HONOR FRASER
2622 S La Cienega Blvd, Los Angeles,
CA 90034,
USA

SHIPSEARCHING

Honor Fraser is pleased to present Shipsearching, a new installation by artist Mie Olise Kjærgaard.

 

Part of Olise´s ongoing project, A Fugitive Crosses His Tracks, which explores the artist´s own family history and experiences on the Island of Mors in relationship to characters from the fictional writings of Aksel Sandemose, Shipsearching explores the intertwined nature of truth and fiction, history and memory, and the personal and the collective.

Manifesting as a large-scale wooden structure installation that viewers will be able to enter, Shipsearching at first appears to be an abandoned edifice waiting to be rediscovered.
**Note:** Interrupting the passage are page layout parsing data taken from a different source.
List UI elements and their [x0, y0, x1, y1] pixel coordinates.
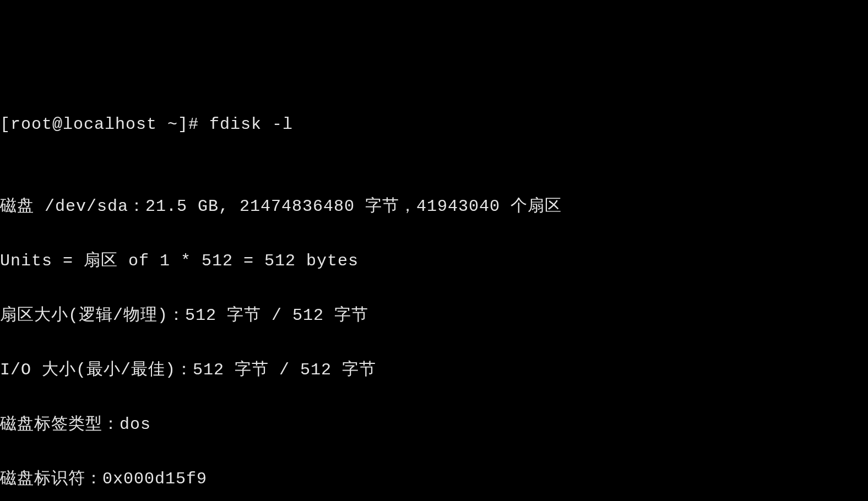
command-text: fdisk -l [209, 115, 293, 134]
command-line[interactable]: [root@localhost ~]# fdisk -l [0, 111, 868, 139]
disk-identifier: 磁盘标识符：0x000d15f9 [0, 466, 868, 493]
units-info: Units = 扇区 of 1 * 512 = 512 bytes [0, 248, 868, 275]
disk-sda-header: 磁盘 /dev/sda：21.5 GB, 21474836480 字节，4194… [0, 193, 868, 221]
disk-label-type: 磁盘标签类型：dos [0, 411, 868, 439]
io-size-info: I/O 大小(最小/最佳)：512 字节 / 512 字节 [0, 357, 868, 384]
shell-prompt: [root@localhost ~]# [0, 115, 209, 134]
sector-size-info: 扇区大小(逻辑/物理)：512 字节 / 512 字节 [0, 302, 868, 330]
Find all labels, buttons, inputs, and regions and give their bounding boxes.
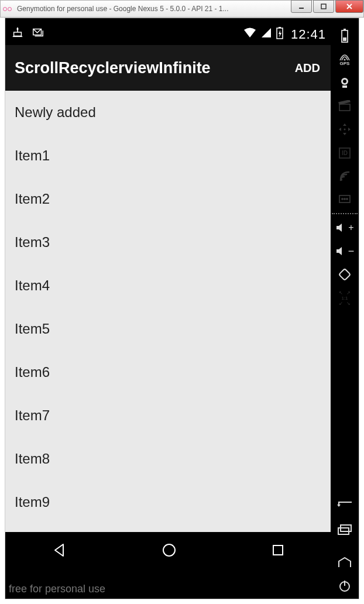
battery-charging-icon xyxy=(276,26,284,43)
list-item[interactable]: Item4 xyxy=(5,264,332,307)
recycler-view[interactable]: Newly added Item1 Item2 Item3 Item4 Item… xyxy=(5,91,332,532)
clock-label: 12:41 xyxy=(291,27,326,42)
list-item[interactable]: Item8 xyxy=(5,437,332,481)
home-button[interactable] xyxy=(161,542,177,558)
list-item[interactable]: Newly added xyxy=(5,91,332,134)
svg-rect-1 xyxy=(321,4,326,9)
genymotion-logo-icon xyxy=(3,5,13,13)
camera-icon[interactable] xyxy=(331,71,359,94)
watermark: free for personal use xyxy=(9,583,105,595)
emulator-frame: 12:41 ScrollRecyclerviewInfinite ADD New… xyxy=(5,18,359,599)
svg-point-17 xyxy=(343,80,346,83)
battery-icon[interactable] xyxy=(331,24,359,47)
list-item[interactable]: Item3 xyxy=(5,221,332,264)
add-button[interactable]: ADD xyxy=(293,58,322,78)
window-controls xyxy=(291,0,363,13)
android-nav-bar xyxy=(5,532,332,568)
id-icon[interactable]: ID xyxy=(331,141,359,164)
list-item[interactable]: Item7 xyxy=(5,394,332,437)
back-sidebar-button[interactable] xyxy=(331,495,359,518)
app-action-bar: ScrollRecyclerviewInfinite ADD xyxy=(5,45,332,91)
svg-rect-19 xyxy=(339,104,350,111)
list-item[interactable]: Item10 xyxy=(5,524,332,532)
svg-rect-14 xyxy=(343,37,346,41)
volume-down-button[interactable]: − xyxy=(331,239,359,263)
mail-icon xyxy=(31,26,45,43)
svg-point-10 xyxy=(163,544,175,556)
list-item[interactable]: Item1 xyxy=(5,134,332,177)
list-item[interactable]: Item6 xyxy=(5,351,332,394)
close-button[interactable] xyxy=(335,0,363,13)
network-icon[interactable] xyxy=(331,164,359,188)
rotate-icon[interactable] xyxy=(331,263,359,286)
device-screen: 12:41 ScrollRecyclerviewInfinite ADD New… xyxy=(5,24,332,568)
sms-icon[interactable] xyxy=(331,188,359,211)
recents-sidebar-button[interactable] xyxy=(331,518,359,541)
svg-point-24 xyxy=(344,198,345,200)
svg-point-25 xyxy=(346,198,348,200)
svg-rect-18 xyxy=(342,85,347,88)
volume-up-button[interactable]: + xyxy=(331,216,359,239)
recents-button[interactable] xyxy=(270,543,286,558)
os-window-titlebar: Genymotion for personal use - Google Nex… xyxy=(0,0,364,18)
gps-label: GPS xyxy=(340,61,350,66)
svg-rect-9 xyxy=(279,27,281,28)
home-sidebar-button[interactable] xyxy=(331,551,359,574)
power-button[interactable] xyxy=(331,574,359,598)
back-button[interactable] xyxy=(51,542,68,558)
svg-rect-5 xyxy=(14,32,22,36)
gps-icon[interactable]: GPS xyxy=(331,47,359,71)
separator xyxy=(332,213,358,214)
svg-rect-13 xyxy=(344,29,346,30)
svg-point-23 xyxy=(342,198,343,200)
svg-point-21 xyxy=(340,179,342,181)
app-title: ScrollRecyclerviewInfinite xyxy=(15,59,293,77)
clapper-icon[interactable] xyxy=(331,94,359,118)
birthday-icon xyxy=(11,26,24,43)
list-item[interactable]: Item5 xyxy=(5,307,332,351)
list-item[interactable]: Item2 xyxy=(5,177,332,221)
svg-point-20 xyxy=(344,129,346,131)
move-icon[interactable] xyxy=(331,118,359,141)
wifi-icon xyxy=(243,27,257,42)
maximize-button[interactable] xyxy=(313,0,334,13)
svg-rect-26 xyxy=(339,269,351,280)
minimize-button[interactable] xyxy=(291,0,312,13)
android-status-bar[interactable]: 12:41 xyxy=(5,24,332,45)
svg-rect-11 xyxy=(273,545,283,555)
cellular-icon xyxy=(260,27,272,42)
emulator-sidebar: GPS ID + − ↖ ↗ 1:1 xyxy=(331,24,359,598)
scale-icon[interactable]: ↖ ↗ 1:1 ↙ ↘ xyxy=(331,286,359,310)
list-item[interactable]: Item9 xyxy=(5,481,332,524)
Upon entry, viewers will encounter a video projection depicting a fluttering sail—speaking to the intimate and poetic experience of being onboard a ship during a journey, or of traveling and moving between places. The nostalgia of a remembered past is fueled by unfulfilled desires as the sail flutters in one location, never really moving. Functioning as a physical space of transit, the installation asks questions about our understanding of time, reminding us of its vanishing quality and of our personal attempts to reconstitute it.
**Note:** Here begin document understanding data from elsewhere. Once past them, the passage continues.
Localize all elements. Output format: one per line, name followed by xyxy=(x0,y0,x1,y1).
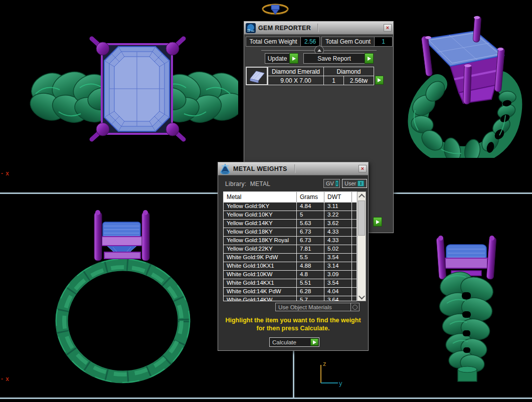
table-row[interactable]: Yellow Gold:22KY7.815.02 xyxy=(224,245,357,253)
play-icon xyxy=(292,57,296,61)
gv-indicator: I xyxy=(335,180,338,186)
play-icon xyxy=(376,220,380,224)
circle-icon xyxy=(352,305,358,310)
user-toggle-button[interactable]: User I xyxy=(342,179,367,188)
axis-label-negative-x-bottom: - x xyxy=(1,375,10,382)
chevron-up-icon xyxy=(359,193,365,200)
table-row[interactable]: White Gold:14K PdW6.284.04 xyxy=(224,287,357,296)
chevron-down-icon xyxy=(359,293,365,299)
viewport-top-mini-ring-render xyxy=(260,2,292,17)
viewport-top-left[interactable] xyxy=(28,28,238,153)
header-spacer xyxy=(352,192,357,202)
metals-table: Metal Grams DWT Yellow Gold:9KY4.843.11 … xyxy=(223,191,357,301)
play-icon xyxy=(368,57,371,61)
gem-name-cell[interactable]: Diamond Emerald xyxy=(268,67,324,76)
gem-row-go-button[interactable] xyxy=(375,76,384,85)
viewport-top-right[interactable] xyxy=(401,15,532,158)
gv-label: GV xyxy=(326,180,334,186)
library-label: Library: METAL xyxy=(225,180,270,187)
calculate-go-icon xyxy=(310,338,318,346)
total-gem-weight-label: Total Gem Weight xyxy=(246,37,301,46)
header-metal: Metal xyxy=(224,192,297,202)
table-row[interactable]: Yellow Gold:14KY5.633.62 xyxy=(224,219,357,228)
user-label: User xyxy=(344,180,356,186)
table-row[interactable]: Yellow Gold:10KY53.22 xyxy=(224,211,357,219)
gv-toggle-button[interactable]: GV I xyxy=(323,179,340,188)
dropdown-toggle[interactable] xyxy=(350,303,359,311)
metal-weights-title: METAL WEIGHTS xyxy=(233,165,287,172)
update-go-button[interactable] xyxy=(289,53,298,64)
gem-thumbnail[interactable] xyxy=(246,67,268,85)
table-row[interactable]: Yellow Gold:9KY4.843.11 xyxy=(224,202,357,211)
titlebar-groove xyxy=(294,164,295,173)
total-gem-weight-field: Total Gem Weight 2.56 xyxy=(246,37,320,47)
axis-gizmo: z y xyxy=(312,359,343,388)
viewport-bottom-left[interactable] xyxy=(53,208,198,383)
metals-table-header: Metal Grams DWT xyxy=(224,192,357,202)
gem-count-cell[interactable]: 1 xyxy=(323,76,344,85)
play-icon xyxy=(378,78,381,82)
total-gem-count-value: 1 xyxy=(375,37,392,46)
gem-reporter-titlebar[interactable]: GEM REPORTER × xyxy=(244,22,393,35)
table-row[interactable]: White Gold:14KW5.73.64 xyxy=(224,296,357,301)
header-grams: Grams xyxy=(297,192,324,202)
gem-weight-cell[interactable]: 2.56tw xyxy=(343,76,374,85)
gizmo-z-label: z xyxy=(323,360,326,367)
ring-render-top-view xyxy=(28,28,238,153)
save-report-button[interactable]: Save Report xyxy=(303,53,365,64)
gem-type-cell[interactable]: Diamond xyxy=(323,67,374,76)
table-row[interactable]: Yellow Gold:18KY Royal6.734.33 xyxy=(224,236,357,245)
scroll-up-button[interactable] xyxy=(358,192,366,200)
ring-render-front-view xyxy=(53,208,198,383)
table-row[interactable]: Yellow Gold:18KY6.734.33 xyxy=(224,228,357,236)
chevron-up-icon xyxy=(317,49,321,52)
gem-reporter-title: GEM REPORTER xyxy=(258,25,311,32)
save-report-go-button[interactable] xyxy=(365,53,374,64)
metal-weights-dialog: METAL WEIGHTS × Library: METAL GV I User… xyxy=(218,162,369,351)
viewport-bottom-right[interactable] xyxy=(429,228,514,383)
occluded-go-button[interactable] xyxy=(373,217,382,227)
table-row[interactable]: White Gold:10KW4.83.09 xyxy=(224,270,357,279)
header-dwt: DWT xyxy=(324,192,352,202)
table-row[interactable]: White Gold:14KX15.513.54 xyxy=(224,279,357,287)
metals-table-rows: Yellow Gold:9KY4.843.11 Yellow Gold:10KY… xyxy=(224,202,357,301)
gizmo-y-label: y xyxy=(339,379,342,387)
total-gem-count-label: Total Gem Count xyxy=(322,37,375,46)
gem-reporter-icon xyxy=(246,23,256,33)
ring-render-perspective-view xyxy=(401,15,532,158)
calculate-label: Calculate xyxy=(270,339,310,345)
gem-image-icon xyxy=(247,68,267,84)
metal-weights-close-icon[interactable]: × xyxy=(359,165,367,172)
user-indicator: I xyxy=(358,180,364,186)
gem-list: Diamond Emerald Diamond 9.00 X 7.00 1 2.… xyxy=(246,67,384,85)
scrollbar-thumb[interactable] xyxy=(358,200,365,236)
total-gem-count-field: Total Gem Count 1 xyxy=(321,37,393,47)
instruction-text: Highlight the item you want to find the … xyxy=(218,316,368,332)
application-window: - x - x z y GEM REPORTER × Total Gem Wei… xyxy=(0,0,532,402)
axis-label-negative-x-mid: - x xyxy=(1,170,10,177)
scroll-down-button[interactable] xyxy=(358,293,366,301)
titlebar-groove xyxy=(317,24,318,32)
calculate-button[interactable]: Calculate xyxy=(269,337,319,347)
gem-reporter-close-icon[interactable]: × xyxy=(384,24,392,32)
table-row[interactable]: White Gold:10KX14.883.14 xyxy=(224,262,357,270)
metal-weights-titlebar[interactable]: METAL WEIGHTS × xyxy=(218,162,368,175)
gem-size-cell[interactable]: 9.00 X 7.00 xyxy=(268,76,324,85)
metal-weights-icon xyxy=(220,163,231,174)
update-button[interactable]: Update xyxy=(265,53,290,64)
library-value: METAL xyxy=(250,180,271,187)
viewport-border-bottom xyxy=(0,397,532,399)
use-object-materials-label: Use Object Materials xyxy=(276,304,350,310)
table-scrollbar[interactable] xyxy=(357,191,366,301)
use-object-materials-dropdown[interactable]: Use Object Materials xyxy=(275,303,360,311)
ring-render-side-view xyxy=(429,228,514,383)
table-row[interactable]: White Gold:9K PdW5.53.54 xyxy=(224,253,357,262)
total-gem-weight-value: 2.56 xyxy=(301,37,319,46)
The shipsearching project is the one-way journey of the two-way journey project about Espen Arnakke.
Searching for and finding the Ship the the artists father built in 1978. When inspecting the projectspace at Honor Fraser, Mie Olise found that the curve of the ceiling had the same curve of the ship that she had finally found 2 weeks before in the Netherlands (Texel Island). She lived at the ship, to find only one thing dramatically changed from when she spent 11 years on the ship as a child: There was a skylight over her bed.

At Honor Fraser, Olise decided to recreate this feeling for people to crawl up under the ceiling skylight to experience. Building the existing skylight smaller(se photos below)

Texts about the Aksel Sandemose/Espen Arnakke two-way mapping project.

KNUD SØRENSEN, Author https://mieolise.com/project/knud-sorensen/

CAMILLA JALVING, curator Arken Museum of Art https://mieolise.com/project/camilla-jalving/

HELGA CHRISTOFFERSEN, Curator new Museum https://mieolise.com/project/helga-christoffersen/

 

The Shipsearching project begun in 2009. The project has taken many forms, from painting to built structures, to sound work, to film and photography. All of these forms capture aspects of a multivalent narrative, in which Olise herself acts as character, author and investigator. The layers of A Fugitive Crosses His Tracks present an ambiguous whole; it asks what is fiction and what is reality, where Olise’s own story begins and where that of her character ends. One point of entry is through the story of Danish writer Aksel Sandemose.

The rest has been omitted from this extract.